Fullerenes against COVID-19: Repurposing C(60) and C(70) to Clog the Active Site of SARS-CoV-2 Protease

The persistency of COVID-19 in the world and the continuous rise of its variants demand new treatments to complement vaccines. Computational chemistry can assist in the identification of moieties able to lead to new drugs to fight the disease. Fullerenes and carbon nanomaterials can interact with proteins and are considered promising antiviral agents. Here, we propose the possibility to repurpose fullerenes to clog the active site of the SARS-CoV-2 protease, M(pro). Through the use of docking, molecular dynamics, and energy decomposition techniques, it is shown that C(60) has a substantial binding energy to the main protease of the SARS-CoV-2 virus, M(pro), higher than masitinib, a known inhibitor of the protein.
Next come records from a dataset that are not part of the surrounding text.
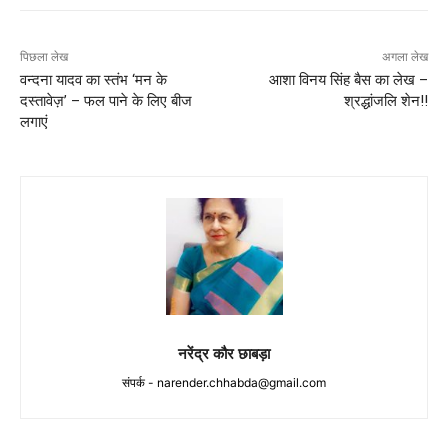
पिछला लेख
अगला लेख
वन्दना यादव का स्तंभ ‘मन के
आशा विनय सिंह बैस का लेख –
दस्तावेज़’ – फल पाने के लिए बीज
श्रद्धांजलि शेन!!
लगाएं
नरेंद्र कौर छाबड़ा
संपर्क -
narender.chhabda@gmail.com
Furthermore, we suggest the use of C(70) as an innovative scaffold for the inhibition of SARS-CoV-2 M(pro). At odds with masitinib, both C(60) and C(70) interact more strongly with SARS-CoV-2 M(pro) when different protonation states of the catalytic dyad are considered. The binding of fullerenes to M(pro) is due to shape complementarity, i.e., vdW interactions, and is aspecific. As such, it is not sensitive to mutations that can eliminate or invert the charges of the amino acids composing the binding pocket. Fullerenic cages should therefore be more effective against the SARS-CoV-2 virus than the available inhibitors such as masinitib, where the electrostatic term plays a crucial role in the binding.